Would a pro-European, anti-Brexit political party be a success? Thankfully for Chapman, he doesn’t have to guess. Instead, he can turn to the results of a real-world experiment: they’re called the Liberal Democrats. Just two months ago they won eight per cent of the vote. A new party, even one that cut and paste the Lib Dems’ remain policies, would struggle to reach such dizzying heights, unable as they would be to rely upon the residual loyalty that many Lib Dem supporters feel for their party.
Yet Chapman believes his party, which doesn’t actually exist yet—it’s just a man on a Greek island with a Twitter account and some cabinet phone numbers—has a fighting chance. So too, it seems, do many in the media who are gleefully reporting the possibility that Tory and Labour MPs alike will switch.
The press enthusiasm shouldn’t surprise us. There is a constituency in the media that believes there is a need for a new “grown-up” political party of the centre. The problem is that no two people can agree on what ‘centrism’ actually is.

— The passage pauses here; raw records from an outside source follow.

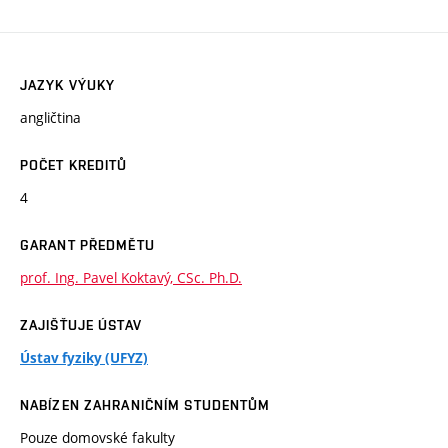
JAZYK VÝUKY
angličtina
POČET KREDITŮ
4
GARANT PŘEDMĚTU
prof. Ing. Pavel Koktavý, CSc. Ph.D.
ZAJIŠŤUJE ÚSTAV
Ústav fyziky (UFYZ)
NABÍZEN ZAHRANIČNÍM STUDENTŮM
Pouze domovské fakulty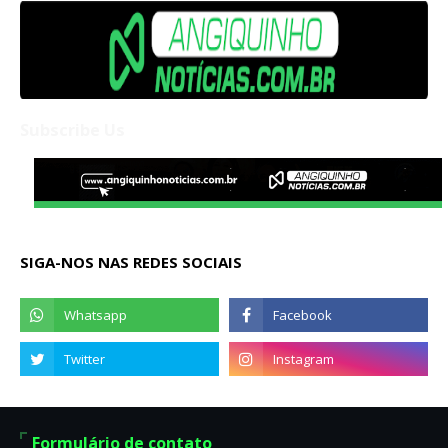
Subscribe Us
SIGA-NOS NAS REDES SOCIAIS
Formulário de contato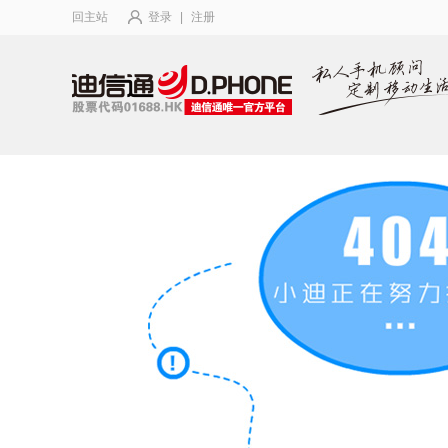
回主站
登录
|
注册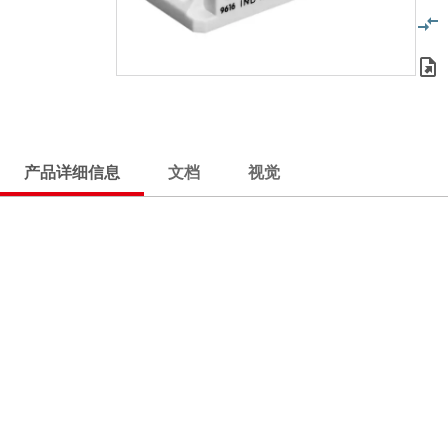
产品详细信息
文档
视觉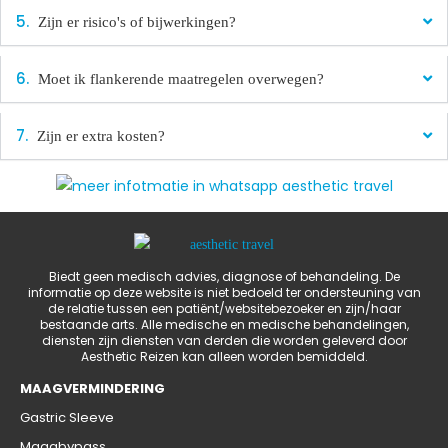
Zijn er risico's of bijwerkingen?
Moet ik flankerende maatregelen overwegen?
Zijn er extra kosten?
Biedt geen medisch advies, diagnose of behandeling. De
informatie op deze website is niet bedoeld ter ondersteuning van
de relatie tussen een patiënt/websitebezoeker en zijn/haar
bestaande arts. Alle medische en medische behandelingen,
diensten zijn diensten van derden die worden geleverd door
Aesthetic Reizen kan alleen worden bemiddeld.
MAAGVERMINDERING
Gastric Sleeve
Maagbypass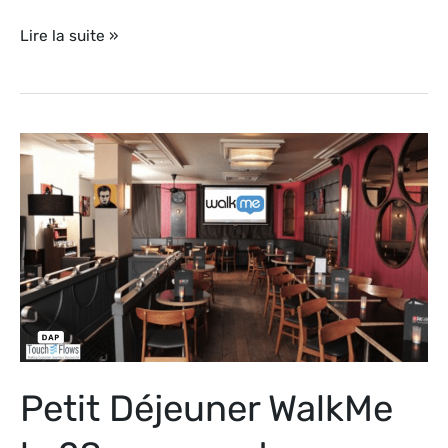
Lire la suite »
Petit
Déjeuner
WalkMe
le
28
mars
:
retour
d’expérience
Petit Déjeuner WalkMe
Engie
et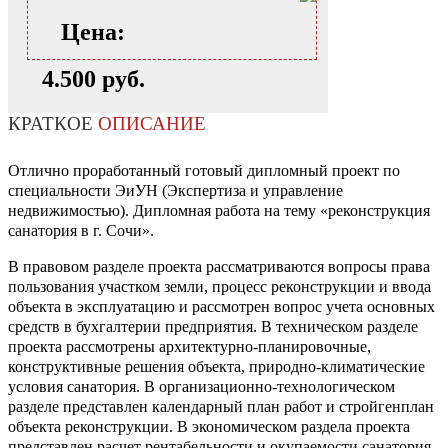
Цена:
4.500 руб.
КРАТКОЕ
ОПИСАНИЕ
Отлично проработанный готовый дипломный проект по
специальности ЭиУН (Экспертиза и управление
недвижимостью). Дипломная работа на тему «реконструкция
санатория в г. Сочи».
В правовом разделе проекта рассматриваются вопросы права
пользования участком земли, процесс реконструкции и ввода
объекта в эксплуатацию и рассмотрен вопрос учета основных
средств в бухгалтерии предприятия. В техническом разделе
проекта рассмотрены архитектурно-планировочные,
конструктивные решения объекта, природно-климатические
условия санатория. В организационно-технологическом
разделе представлен календарный план работ и стройгенплан
объекта реконструкции. В экономическом раздела проекта
представлен расчет рентабельности и окупаемости санатория,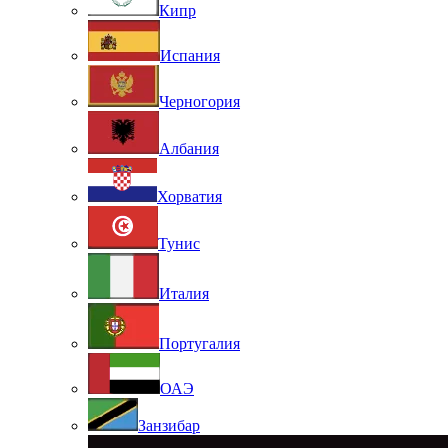
Кипр
Испания
Черногория
Албания
Хорватия
Тунис
Италия
Португалия
ОАЭ
Занзибар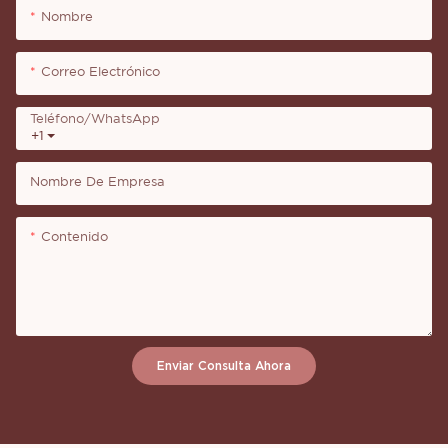
Nombre
Correo Electrónico
Teléfono/WhatsApp
+1
Nombre De Empresa
Contenido
Enviar Consulta Ahora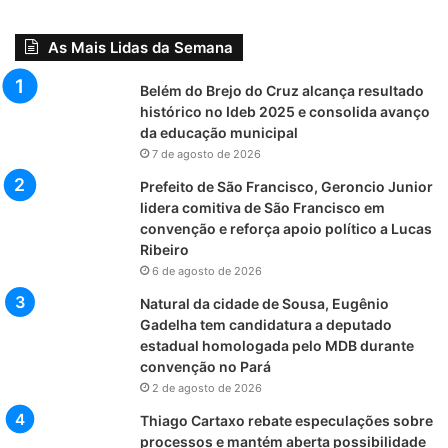
As Mais Lidas da Semana
Belém do Brejo do Cruz alcança resultado
histórico no Ideb 2025 e consolida avanço
da educação municipal
7 de agosto de 2026
Prefeito de São Francisco, Geroncio Junior
lidera comitiva de São Francisco em
convenção e reforça apoio político a Lucas
Ribeiro
6 de agosto de 2026
Natural da cidade de Sousa, Eugênio
Gadelha tem candidatura a deputado
estadual homologada pelo MDB durante
convenção no Pará
2 de agosto de 2026
Thiago Cartaxo rebate especulações sobre
processos e mantém aberta possibilidade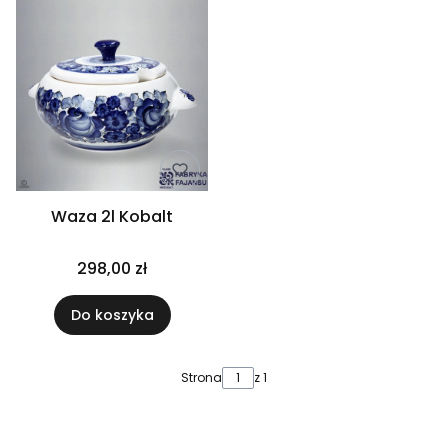
Waza 2l Kobalt
298,00 zł
Do koszyka
Strona
z 1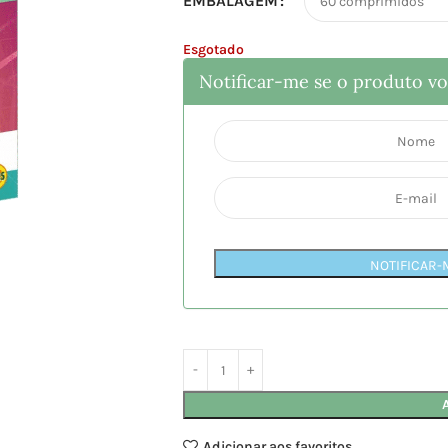
EMBALAGEM
Esgotado
Notificar-me se o produto vol
NOTIFICAR-
Adicionar aos favoritos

In the Times earlier this year, Hugo Rifkind argued that there is a centre “struggling to form in British politics. It would draw George Osborne from one side, and Sadiq Khan from the other, with room for Nick Clegg, Yvette Cooper and others in between.” This is, with the greatest of respect to Rifkind, who is otherwise insightful on such matters, simply not true.
Khan and Osborne may both be socially liberal and pro-European, but that’s where the similarities end. Osborne was…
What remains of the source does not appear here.